Elle pose une main sur sa hanche et souffle sur une mèche bouclée brune qui tombe devant ses yeux en amande. Aujourd'hui, le bleu de son regard tire plus vers le gris, accentué par le trait noir parfait de son eyeliner.

– Qu'est-ce que vous fabriquez encore ?

– Demande ça à Noé qui aime fourrer ses doigts dans toutes les pâtisseries que je prépare.

Ma réflexion déclenche le rire de Noé, je lui lance un regard noir. Il se contente de me faire un clin d'oeil, amusé par ma réaction. Lili soupire, ouvre le réfrigérateur pour prendre trois nouveaux gobelets de thés glacés et se tourne vers nous.

– T'exagères No, tu fais tout le temps ça.

– Mais je ne rigole pas Harry, tu es réellement doué. On a de la chance de t'avoir ici. Tu crois que les clients reviennent aussi souvent seulement pour voir mon beau sourire ? Non non, il secoue la tête en souriant, ils adorent tous ce que tu mijotes derrière ces fourneaux.

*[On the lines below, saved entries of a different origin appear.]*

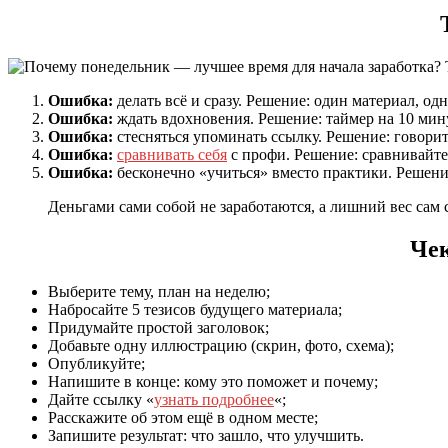
Ошибка:
делать всё и сразу. Решение: один материал, од
Ошибка:
ждать вдохновения. Решение: таймер на 10 ми
Ошибка:
стесняться упоминать ссылку. Решение: говорит
Ошибка:
сравнивать себя
с профи. Решение: сравнивайте
Ошибка:
бесконечно «учиться» вместо практики. Решение
Деньгами сами собой не заработаются, а лишний вес сам 
Чек
Выберите тему, план на неделю;
Набросайте 5 тезисов будущего материала;
Придумайте простой заголовок;
Добавьте одну иллюстрацию (скрин, фото, схема);
Опубликуйте;
Напишите в конце: кому это поможет и почему;
Дайте ссылку «
узнать подробнее
«;
Расскажите об этом ещё в одном месте;
Запишите результат: что зашло, что улучшить.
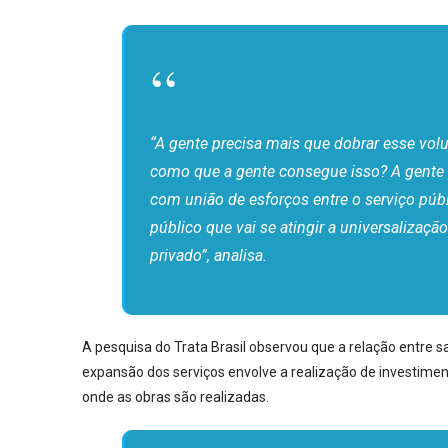
“A gente precisa mais que dobrar esse vo
como que a gente consegue isso? A gente
com união de esforços entre o serviço púb
público que vai se atingir a universaliza
privado”, analisa.
A pesquisa do Trata Brasil observou que a relação entr
expansão dos serviços envolve a realização de investimen
onde as obras são realizadas.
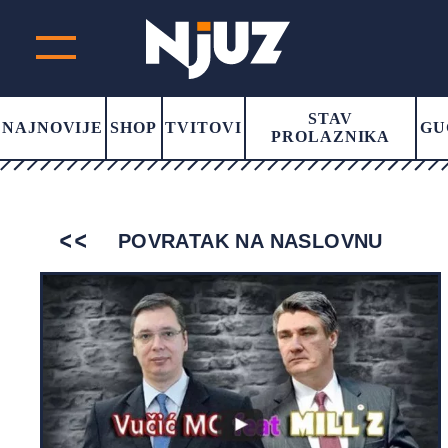
STAV
NAJNOVIJE
SHOP
TVITOVI
GU
PROLAZNIKA
POVRATAK NA NASLOVNU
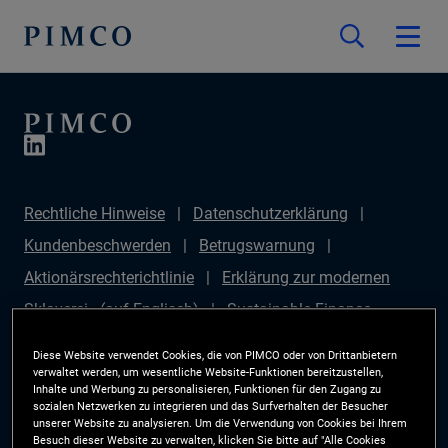
Rechtliche Hinweise
Datenschutzerklärung
Kundenbeschwerden
Betrugswarnung
Aktionärsrechterichtlinie
Erklärung zur modernen
Sklaverei - (auf Englisch)
Sustainable Finance
Disclosures Regulation (SFDR)
PAI Disclosure
Diese Website verwendet Cookies, die von PIMCO oder von Drittanbietern
Anlegerrechte
Site Map
Cookie-Präferenzmanager
verwaltet werden, um wesentliche Website-Funktionen bereitzustellen,
Inhalte und Werbung zu personalisieren, Funktionen für den Zugang zu
PIMCO ESG Rating Methodology
sozialen Netzwerken zu integrieren und das Surfverhalten der Besucher
unserer Website zu analysieren. Um die Verwendung von Cookies bei Ihrem
Besuch dieser Website zu verwalten, klicken Sie bitte auf "Alle Cookies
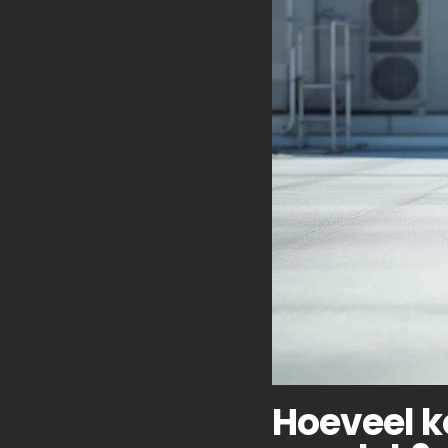
Hoeveel k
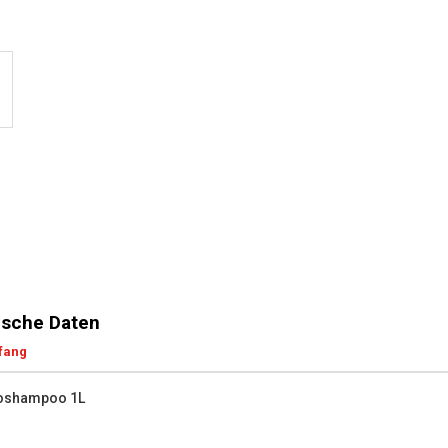
sche Daten
fang
toshampoo 1L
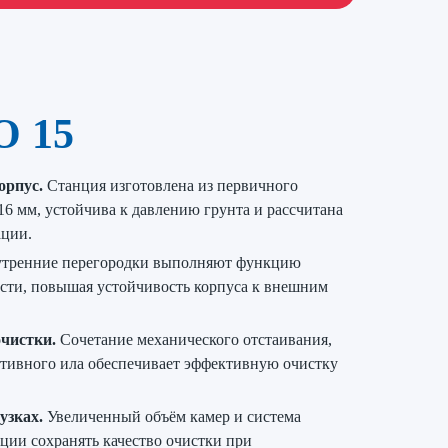
O 15
орпус.
Станция изготовлена из первичного
6 мм, устойчива к давлению грунта и рассчитана
ации.
тренние перегородки выполняют функцию
сти, повышая устойчивость корпуса к внешним
чистки.
Сочетание механического отстаивания,
ктивного ила обеспечивает эффективную очистку
узках.
Увеличенный объём камер и система
ции сохранять качество очистки при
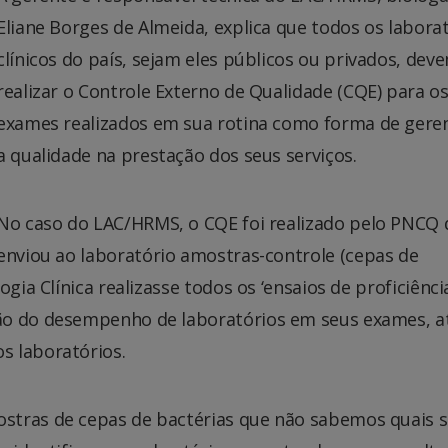
Eliane Borges de Almeida, explica que todos os labora
clínicos do país, sejam eles públicos ou privados, dev
realizar o Controle Externo de Qualidade (CQE) para o
exames realizados em sua rotina como forma de geren
a qualidade na prestação dos seus serviços.
No caso do LAC/HRMS, o CQE foi realizado pelo PNCQ 
enviou ao laboratório amostras-controle (cepas de
gia Clínica realizasse todos os ‘ensaios de proficiência
ão do desempenho de laboratórios em seus exames, a
s laboratórios.
stras de cepas de bactérias que não sabemos quais s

– C'est ça, essaie de te racheter.

Malgré tout, je ne peux pas m'empêcher de sourire quand il s'approche de moi et pose un baiser sur mon front. Je prends le cupcake qu'il a goûté et le pousse vers lui, il me sourit avec toutes ses dents et me dit que je suis le meilleur en l'attrapant. Il suit Lili en dehors de la cuisine, mais avant de disparaître, il s'appuie contre la porte et me regarde. Son expression est un peu plus sérieuse, cette fois. Il sait l'être, quand il veut.

– Sérieusement, tu te rends compte du talent que tu as ?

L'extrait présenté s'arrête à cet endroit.